At the age of thirty-five, John C. Breckinridge was the vice president of the United States. Later he came closest to defeating Abraham Lincoln for the presidency in 1860. In a short time he became secretary of war in the Confederate cabinet. This—the first—comprehensive biography of this remarkable man and his generation covers one of the most turbulent eras of the American past.

Breckinridge was a Kentucky lawyer and veteran of the Mexican War when he was elected to the state legislature in 1849. Soon thereafter he was elected to Congress and in 1865 became James Buchanan's running mate. After his defeat by Lincoln in the 1860 election, he took his seat in the Senate and supported the Union on the question of secession. Because he opposed most of Lincoln's other policies, he was considered dangerous. When Lincoln ordered him arrested, even though no charges had been brought against him, Breckinridge escaped to the South and joined the Confederate army as a brigadier general. Later he was appointed secretary of war by Jefferson Davis.

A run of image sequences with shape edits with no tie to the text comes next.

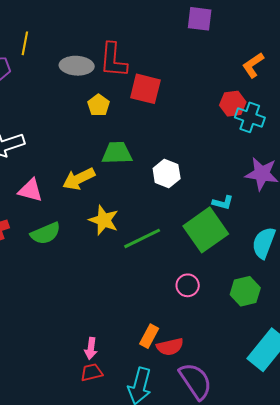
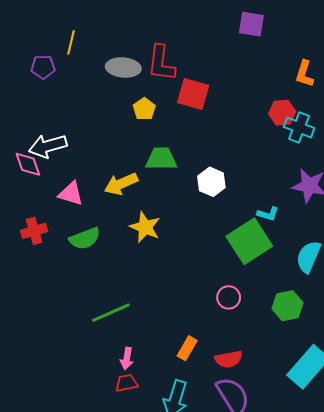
orange L-shape: (253, 65) -> (304, 74), turned -40
green line: (142, 238) -> (111, 313), moved
red semicircle: (170, 347) -> (229, 359), moved

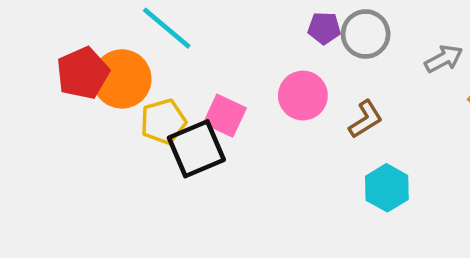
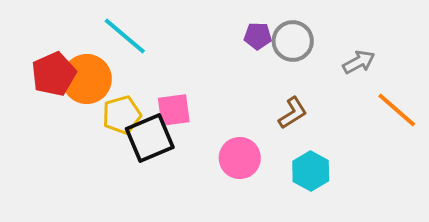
pink circle: (303, 96) -> (240, 158), moved
pink square: (225, 116) -> (174, 110), turned -33

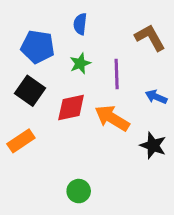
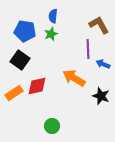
green star: (80, 63) -> (51, 34), moved
purple line: (117, 74) -> (88, 49), moved
red diamond: (71, 108) -> (37, 86), moved

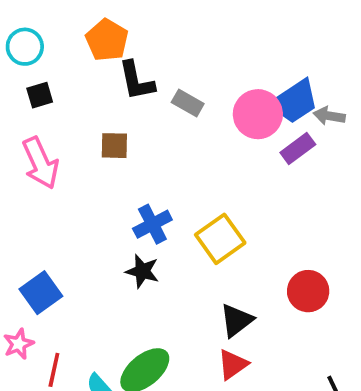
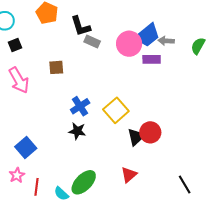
black L-shape: (136, 81) -> (81, 26), moved
purple rectangle: (298, 148) -> (152, 59), turned 42
red circle: (308, 291) -> (150, 132), moved
black triangle: (237, 320) -> (136, 137), moved

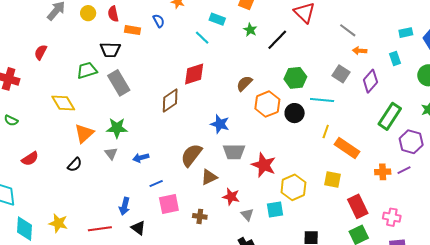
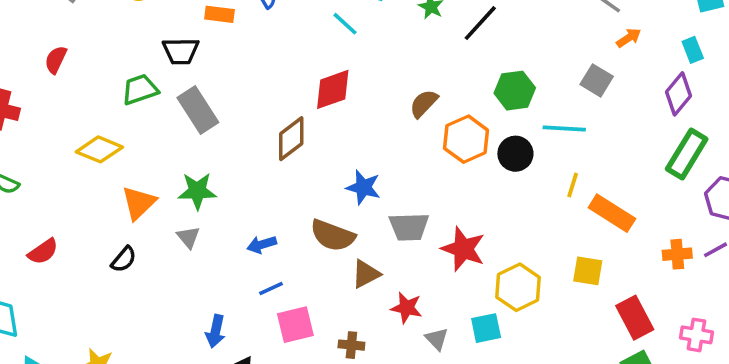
orange arrow: (360, 51) -> (629, 38), turned 144
purple diamond: (370, 81) -> (679, 94), moved
yellow diamond: (63, 103) -> (99, 149), turned -35
blue star: (220, 124) -> (363, 187), moved
brown semicircle: (191, 155) -> (333, 235), turned -105
blue arrow: (141, 158) -> (262, 245), moved

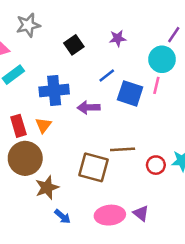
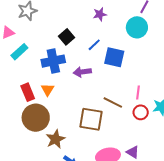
black square: (74, 45) -> (66, 37), moved
pink line: (156, 85) -> (138, 93), moved
brown line: (123, 149) -> (113, 103), turned 36

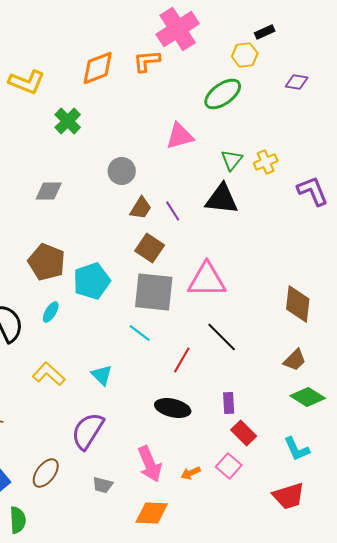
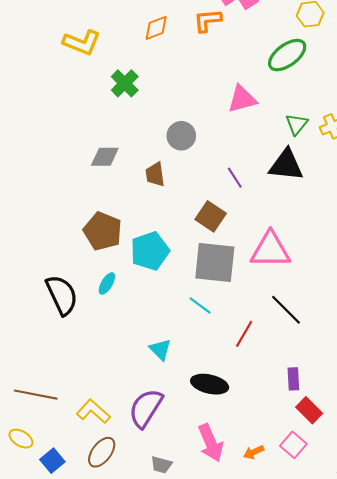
orange diamond: (98, 68) -> (156, 28), size x0.7
brown trapezoid: (141, 208) -> (155, 175), moved, turned 140
yellow L-shape: (49, 374) -> (93, 411), moved
black ellipse: (173, 408) -> (210, 384), moved

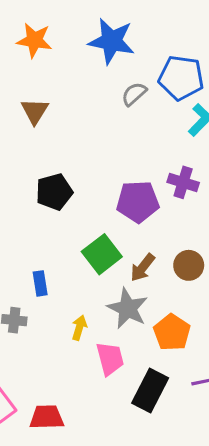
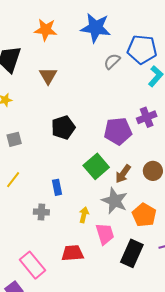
purple cross: (183, 182) -> (147, 117), turned -36
red trapezoid: (47, 417) -> (73, 253), moved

Prominent in every field he entered, Breckinridge was a leading statesman and soldier. As a moderate and an earnest supporter of compromise, he became the symbol of peaceful reconciliation between the states after the Civil War.

WILLIAM C. DAVIS is the author of many books, including Battle at Bull Run: A History of the First Major Campaign of the Civil War; The Battle of New Market; Duel Between the First Ironclads; The Orphan Brigade: The Kentucky Confederates Who Couldn't Go Home; and Jefferson Davis: The Man and His Hour. He is a professor of history at Virginia Tech.